Electrical Circuits - How does AC voltage/current propagate?

Question

Several years post grad, I've been studying from Halliday et al.'s "Physics Volume 2, 5ed." and various articles online including Network Analysis, particularly on Impedance (i.e. not a Homework question). I've come across the notion that AC voltage sources take the form:

$$V(t) := |V(t)|e^{j(\omega t+\phi_V)}.$$ If we assume one dimension of oscillation is along the wire that transmits the current, there is still a 2D disc cross-section that leaves a choice for the other oscillation direction. Am I missing something? How does AC voltage propagate?

If instead, we assumed it oscillated only in the cross-sectional directions, the electrons couldn't make it down the line to energize the other circuit elements? Any thoughts on this are appreciated

Answer 1

Why is the dimension of AC oscillation 2 and not 3?

An alternating current does not oscillate in 2 or 3 dimensions - it is an oscillation of voltage (or alternatively of current) which can be positive or negative but does not have a direction in 2 or 3 dimensional space. So AC only oscillates in one dimension.

However, it is useful to model an AC voltage mathematically as if it were the projection onto one axis of a point rotating around a circle in two-dimensional space. And a convenient way to represent this mathematically is to introduce a complex valued variable $e^{i \omega t}$ and then take the voltage to be proportional to the real valued component of this.

In the same way, a particle executing simple harmonic motion (such as a simple pendulum) only has one degree of freedom, so it is only oscillating in one dimension. But its displacement can be modelled mathematically as the real valued component of a complex valued variable which has two degrees of freedom. So we can represent the displacement $x(t)$ as the real valued part of $A e^{i \omega t}$ where $A$ is the pendulum's amplitude and $\frac {\omega}{2 \pi}$ is its frequency.

Answer 2

The " $A e ^ {i\omega t}$" formula is the equation for a helix; it has a real and imaginary extent, as well as propagating along a time axis. Imagine the projection of this kind of curve (picture a Slinky toy and observe its shadow on a wall); that's a sine wave.

The equation for a resistor current versus voltage is not time-dependent, but the equations for capacitors and inductors contain time derivative and time integrals, So, a network of those components requires a lot of math know-how to understand.

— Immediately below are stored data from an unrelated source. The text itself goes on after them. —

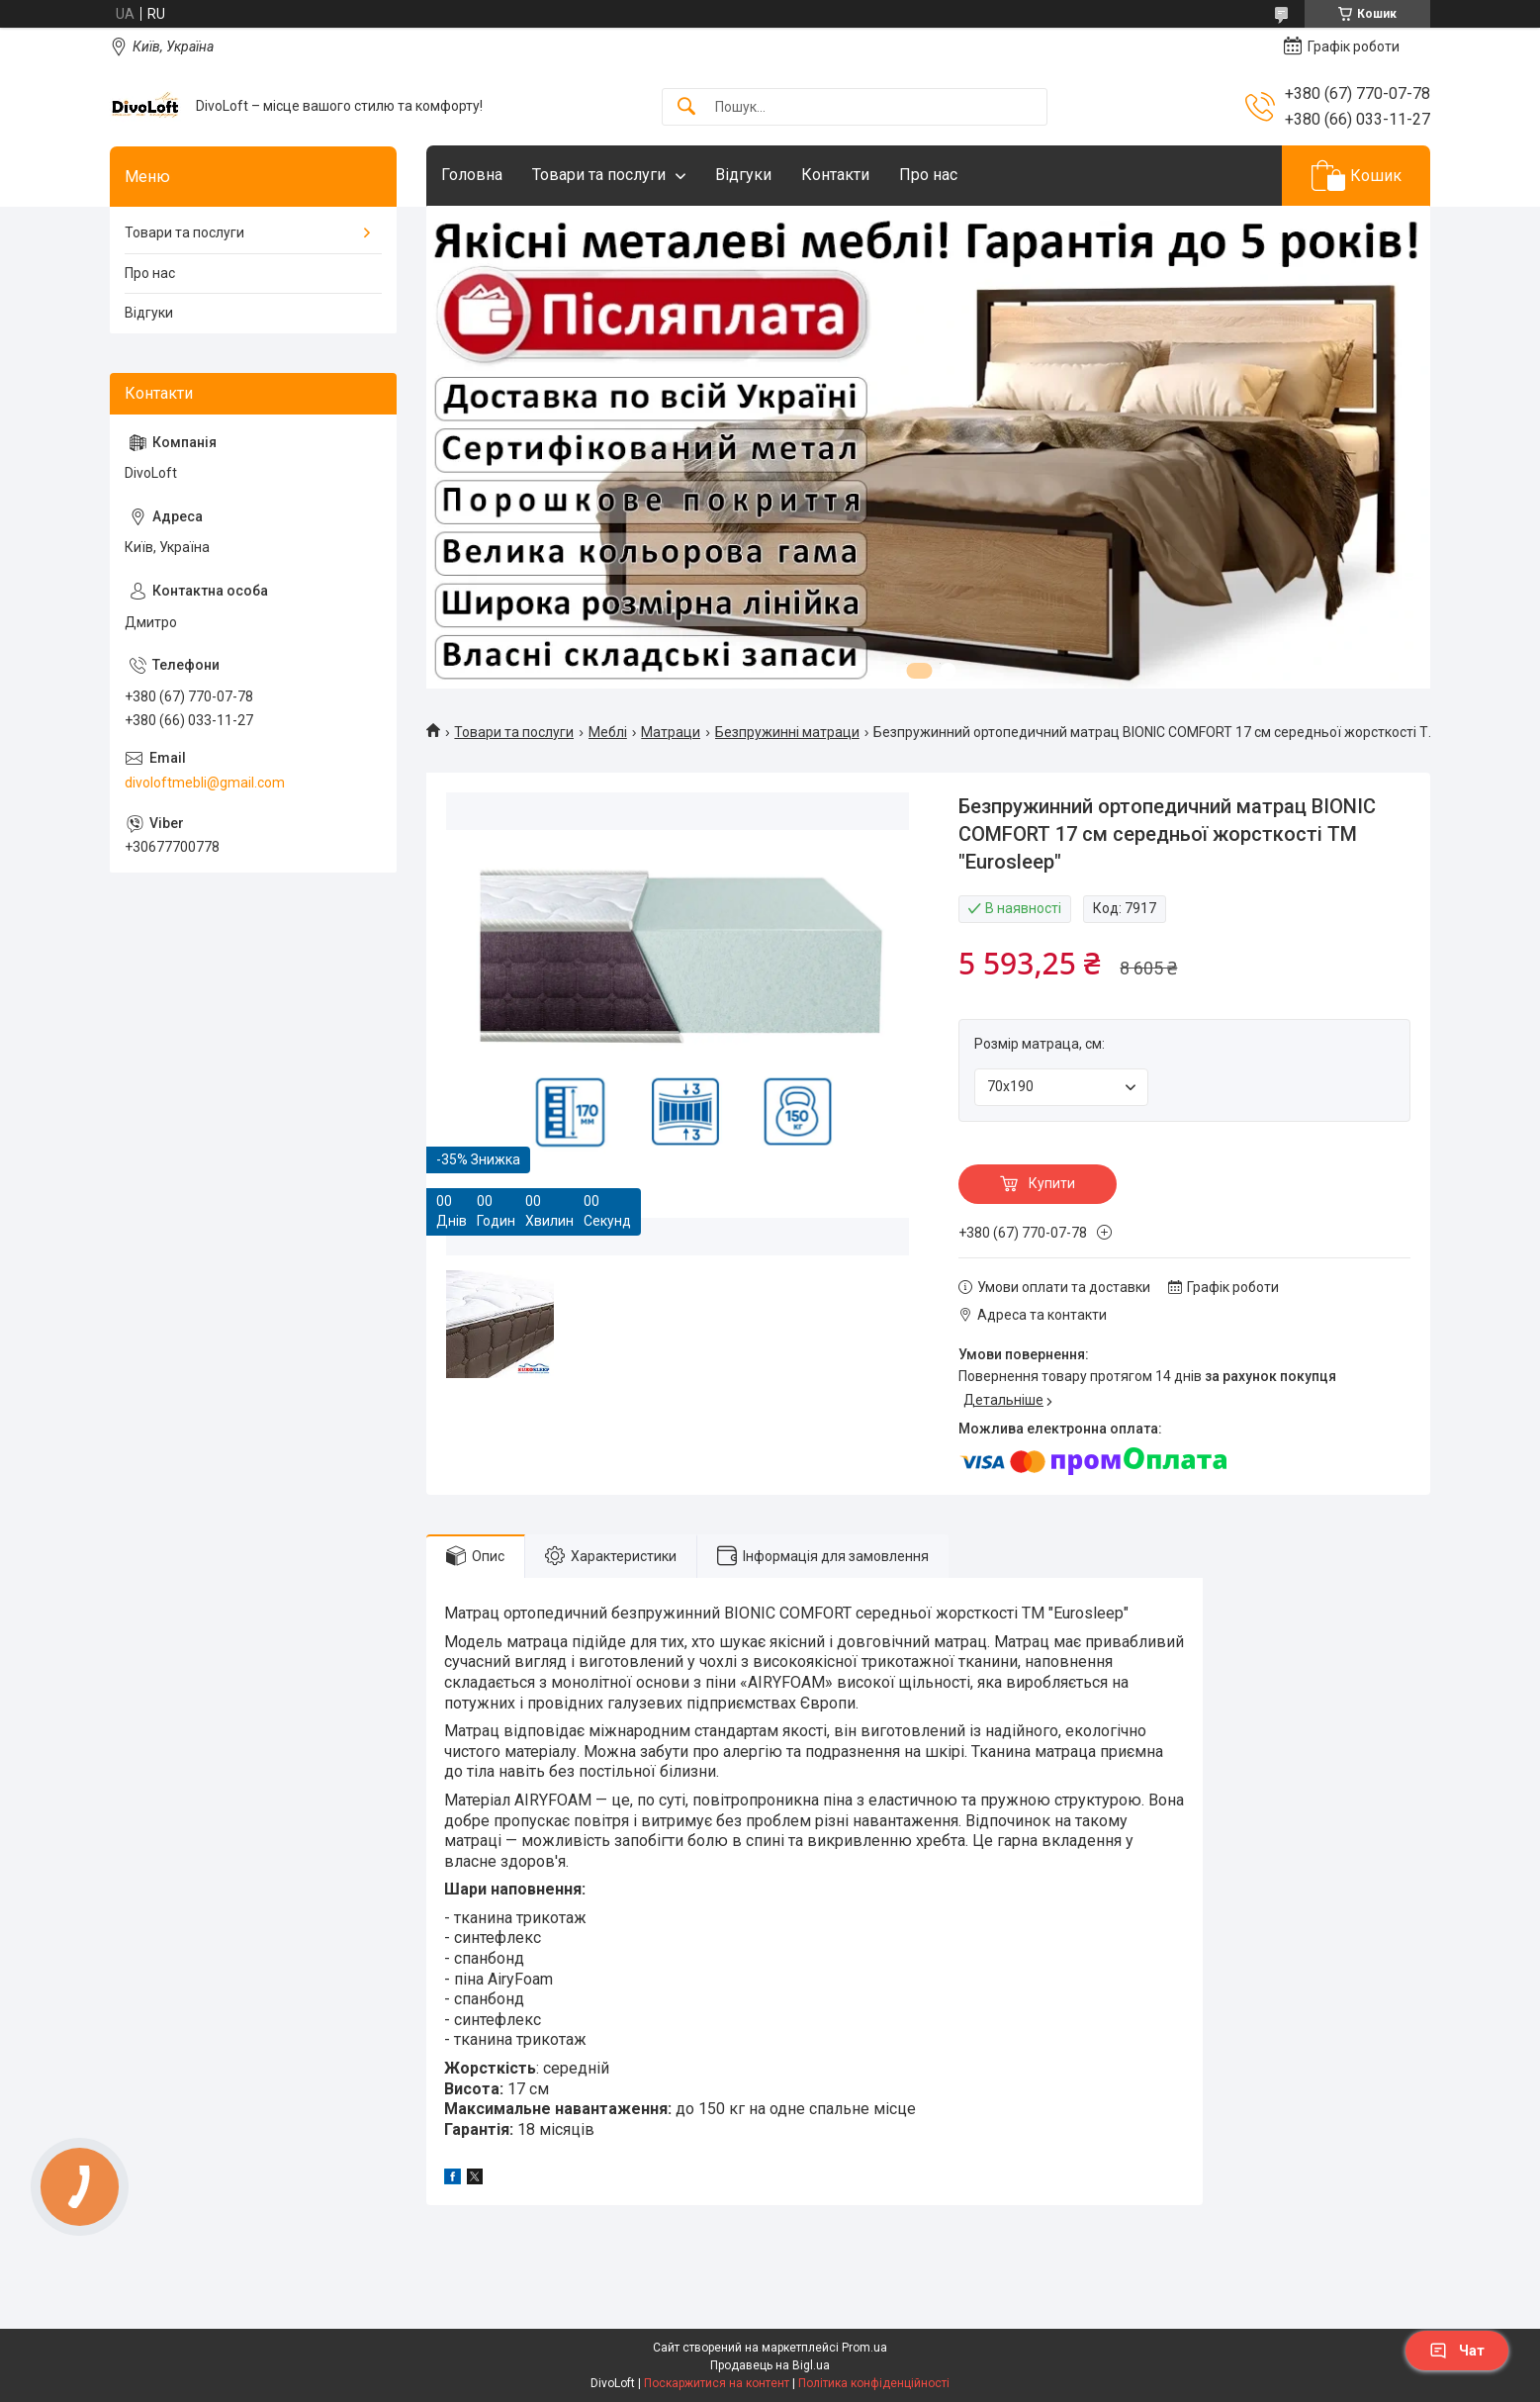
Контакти (835, 174)
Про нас (928, 174)
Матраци (670, 732)
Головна (471, 174)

The use of the helix formulation is that the derivatives and integrals of AC sine wave components are in proportion to the imaginary parts of that helix (called also a gyrator). Those curves are contained in the helix's OTHER shadows, thus can be represented by simple linear equations. When one applies Kirchoff's rules for setting up equations, the stage is set for treating circuitry as if it were coupled linear equations, which has been well-studied: you make a matrix equation, and solve it (inverting a matrix, typically) in a mechanical fashion. Charles Proteus Steinmetz Theory and Calculation...taught this over a century ago, and half a century ago it was formulated into simulation software: SPICE, notably.

Adding in diodes, transistors, vacuum tubes, spark gaps: that requires baby-step equation solving in a slightly different way, because those components are only linear for small signals over short timescales: your SPICE program may have to readjust every microsecond of time to a new matrix , adjusting the coefficients of the matrix for each new operating point of each curve (because those elements treat AC in a nonlinear way, and are best approximated by different linear equations at different times). That's called transient analysis, and takes lots of SPICE time to do well.

Answer 3

It does not propagate. AC steady state circuits belongs to the quasi-static regime. The values in voltage and current in the various branch of the circuit do not propagate with a finite time. They change instantaneously in the entire circuit, without transmission or retardation effects.

Transmission lines show propagation. While still modeled by using lumped circuit elements (for each of which the respective quasi-static approximation - which uses incomplete Maxwell's equations - is still valid) they can show propagation in terms of the exchange of energy between adjacent lumped elements cells in a 'chain' that extends in the direction of the line.

A full-fledged EM description of the propagation would require all Maxwell's equations in their full form and it is usually too complex and numerically intensive to solve, so it is not the first choice to tackle this sort of problems. (And yet, if you were to have a light-second long, say one meter wide circuit with source and load facing each other in the middle, you'd better resort to the full EM simulation, because a transmission line model would miss the propagation in the transversal direction).